Since her last full-length album, 2012’s Master of My Make-Believe, Santigold (Santi White) has spent her time contributing to the soundtracks for Hunger Games: Catching Fire and Paper Towns as well as having a baby, trying out acting and launching her own makeup collection.

The cover of Santigold’s third album, 99¢ shows the Philadelphia singer shrinkwrapped with consumer desirables and reduced to a product. The commodification of art is a continuing theme throughout the new album and on her We Buy Gold tour. It is full of socio-political statements sugarcoated by big pop choruses and bright, flashing graphics and fashion statements.

Opening with 2008 hits, "You'll Find A Way" and "L.E.S. Artists", she arrives messy haired and wearing a yellow dress bearing the words “We Buy Gold”. We swiftly move onto the new songs like “Big Boss Big Time Business” that sees her don a David Byrne Big Suit jacket.

“Banshee” is an upbeat, punchy dance tune with a sugary refrain that prompts the lyrics: “Let me keep on preaching to my choir. Will you take me down or push me higher.”

The brightest parts of the chaotic show are the visuals.
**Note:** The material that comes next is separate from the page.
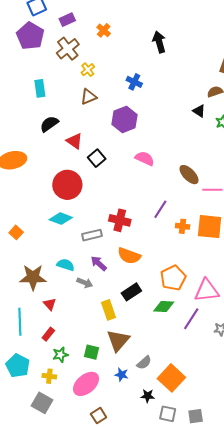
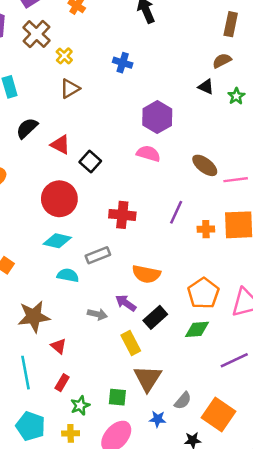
purple hexagon: (125, 119) -> (157, 117), moved
red cross: (120, 220) -> (122, 215), moved
purple arrow: (99, 263) -> (126, 303), moved
cyan semicircle: (66, 265) -> (68, 275), moved
purple line: (191, 319) -> (234, 360), moved, turned 40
Ego-centric branding is everywhere from projections of her head on Pez dispensers and mugs to flashing images of supermarket shelves, 99¢ signs, sun beds, microwaves and hair products that emulate the hypnotic hyper-pop of Japanese commercials.

Backed by dancers that groove stone-faced, they play out a performance of vapid consumerism: lounging in inflatable chairs eating Cheetos, snapping photos with selfie sticks and wearing “Santigold” stamped outfits.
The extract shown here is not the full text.